RF producers tell us that the vast majority of RF sales are for the medium file size of 10MB to 12MB so maybe this offer isn't giving away all that much. It may be just a clever way of dragging customers in so they can up-sell them to a larger file size or a disc.
One thing Jupiter must be concerned about is whether Comstock's larger customers will now find a way to convert a significant portion of their buying to subscription and offset gains from new subscription customers. It is worth noting that the technologies are getting better and better for resing-up files so they will provide quality reproduction at larger sizes. I would think that many volume users would be tempted to purchase images for small to medium size print uses at the subscription price and res them up rather than paying $180 each for a quantity of 10MB files.
Some RF sellers believe most buyers are not sophisticated enough to consider the advantages of resing-up, and thus that there is very little risk. Time will tell if they are right.
What Will Getty Do?
Another interesting twist to this offer is that 9,767 of Comstock's 20,000 images are currently being licensed through Gettyimages.com. Will Getty start offering Comstock Subscriptions on its site, and how will that affect the other RF brands on the site?

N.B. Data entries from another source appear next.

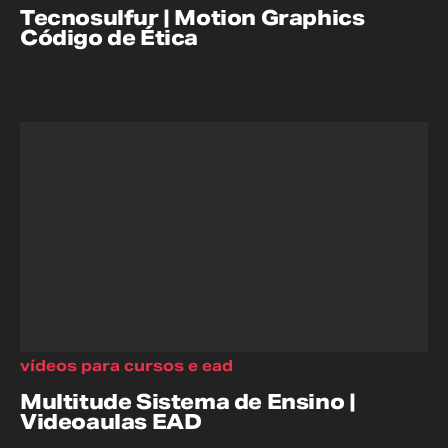
Tecnosulfur | Motion Graphics
Código de Ética
vídeos para cursos e ead
Multitude Sistema de Ensino |
Videoaulas EAD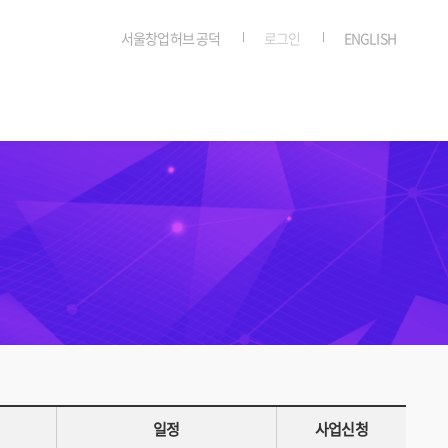
서울창업허브 공덕
로그인
ENGLISH
일정
사업신청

Normally, Getty doesn't like for images available on its site to be offered at a lower price point on any other site. On the other hand Getty is looking for a way to offer some RF imagery at a lower price in order to bring credit card customers back to Gettyimages.com. This could be one way to accomplish that goal except that many RF producers think these subscription rates are too high to meet the needs of a lot of the credit card customers. In addition, whatever Getty decides, they probably need to make more then 9,767 images available to their credit card customers at some more favorable price.
Regardless of what Getty does, will some of the RF producers and portals feel that they must start offering subscriptions in order to compete?